これらの方法をホウレンソウ個体群に適用し,異なる CO2 濃度下での個体群光合成速度および LAI を,定植直後から収穫まで,長期・連続的に計測した.その結果,個体群光合成の積算値と LAIおよび収量とが比例関係にあること,CO2 施用の効果は強光・高 LAI 時に特に大きいこと,地上部の夜間の呼吸量は日中の光合成量に依存すること,高 CO2 では個体群の水利用効率が増加すること, CO2 施用による高 CO2 環境下での個葉光合成能力(最大カルボキシル化速度,最大電子伝達速度)の低下は,生育期間が短いホウレンソウではみられないことなどを明らかにした.
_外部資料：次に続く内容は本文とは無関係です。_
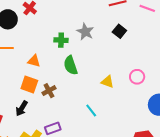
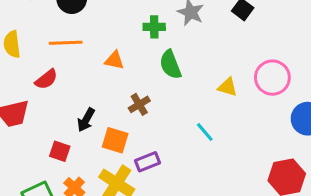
pink circle: (137, 77) -> (272, 78), size x1.5
orange square: (29, 85) -> (115, 140), moved
black arrow: (22, 108) -> (86, 120), moved

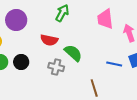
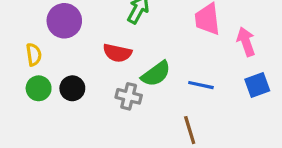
green semicircle: (73, 53) -> (156, 74), turned 102
blue line: (114, 64) -> (201, 85), moved

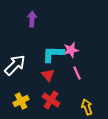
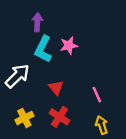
pink star: (71, 50) -> (69, 46), moved
cyan L-shape: (53, 54) -> (43, 49), moved, turned -65
pink line: (77, 73) -> (97, 95), moved

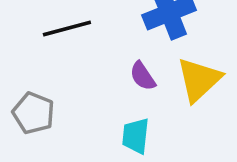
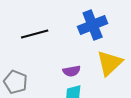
purple semicircle: (143, 76) -> (72, 71), moved, turned -66

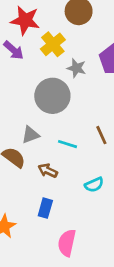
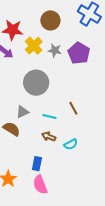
gray star: (76, 68) -> (55, 50), moved
brown arrow: (48, 171) -> (49, 137), moved
pink semicircle: (67, 243) -> (40, 185), moved, turned -30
さらに、環境要素および画像から評価した LAI を入力として,sun/shade モデルにより,個体群の光合成速度の評価を行った.その結果,環境・画像計測および sun/shade モデルを組み合わせることで,定植から収穫までの長期間にわたり,ホウレンソウ個体群の光合成速度を高精度で評価できることを明らかにした.これらの方法により,栽培現場において,取得容易な環境情報および画像情報のみから,個体群光合成速度と成長を長期・連続的に評価することが可能となり,葉菜個体群の積算光合成量とLAI とが比例することから,葉菜個体群の成長予測への応用の可能性も示唆された.

以上,本研究により,栽培現場で取得容易な環境・画像情報から,実際の栽培現場で適用可能な,葉菜個体群の光合成・成長の非接触・長期連続評価が可能になった.